The IRS here appeals the conditions imposed on enforcement of its summons and the taxpayer cross-appeals the enforcement itself. We hold that the IRS was entitled to unconditional enforcement of its original summons.

DISCUSSION

The threshold question is whether, with or without conditions, the IRS had a statutory authority to compel production of the tapes. The taxpayer argues first that § 7602 of the Internal Revenue Code does not authorize a summons for the production of such tapes. It contends that the language of that section, which allows the Service to compel production of “such books, papers, records, or other data . as may be relevant or material to such inquiry,” is limited to visible and legible records. We disagree.

Section 7602 is intended to allow the IRS access to all relevant or material records and data in the taxpayer’s possession. It places no limit or condition on the type or form of the medium by which the record subject to summons is kept and nothing in the language or background of the section suggests that such a limitation was intended. The purpose was to enable the IRS to get at the taxpayer’s records, in whatever form- they might be kept. The standard is not the form of the record but whether it might shed light on the accuracy of the taxpayer’s returns. See Foster v.

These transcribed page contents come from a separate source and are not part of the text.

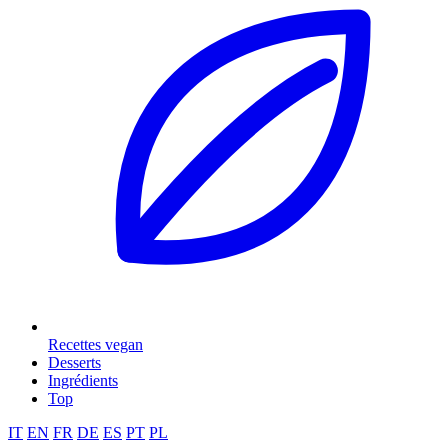
Recettes vegan
Desserts
Ingrédients
Top
IT
EN
FR
DE
ES
PT
PL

United States, 265 F.2d 183, 186-87 (2d Cir.), cert. denied, 360 U.S. 912, 79 S.Ct. 1297, 3 L.Ed.2d 1261 (1959). In this era of developing information-storage technology there is no conceivable reason to adopt a construction that would immunize companies with computer-based record-keeping systems from IRS scrutiny. Such would not be in keeping with Congress’ intention in enacting the section.

Continental’s reliance upon United States v. Russo, 480 F.2d 1228 (6th Cir. 1973), cert. denied, 414 U.S. 1157, 94 S.Ct. 915, 39 L.Ed.2d 109 (1974), and United States v. DeGeorgia, 420 F.2d 889 (9th Cir. 1969), is misplaced. Those cases hold merely that computer print-outs qualify as records under the Federal Business Records Act, 28 U.S.C. § 1732(a), which creates a business records exception to the hearsay rule. They are therefore irrelevant. Similarly, the fact that Rule 34 of the Federal Rules of Civil Procedure was amended in 1970 to list “data compilations,” a term that has been interpreted to include tapes, see Adams v. Dan River Mills, Inc., 54 F.R.D. 220, 222 (W.D.Va.1972), among discoverable “documents,” offers no support for taxpayer’s contention. The Advisory Committee Note to that amendment indicates that the amendment was merely intended to clarify the scope of the rule, not to change it. We have found no authority prior to the amendment holding that computer tapes were not discoverable under the rule.

We therefore hold that the language of § 7602 is sufficiently broad to encompass records or data stored in the form of computer tapes.

The taxpayer next argues that the tapes requested here are not “relevant or material” to the IRS audit of its tax returns. The 37 reels of tape in question contain general expense information for 1972 and loss payment and expense information for 1971 and 1972. The subject matter of the tapes would therefore appear to be central to any audit of taxpayer’s returns for 1971 and 1972 and certainly “relevant” and “material.” The taxpayer nevertheless contends that it does not have [1000]*1000a computerized accounting system, that the computer tapes merely constitute “intermediate processing tools” used to assist it in the preparation of its financial records, that the IRS is requesting the tapes for convenience in processing, not for their informational content, which has been made available to the IRS in the form of print-out sheets, and that § 7602 cannot be used to compel a taxpayer to make the Service’s auditing tasks easier, such as by preparing or creating documents not in existence or summarizing information already made available. We agree that § 7602 does not require preparation or production of records not yet in existence, see. United States v. Brown, 536 F.2d 117 (6th Cir. 1976).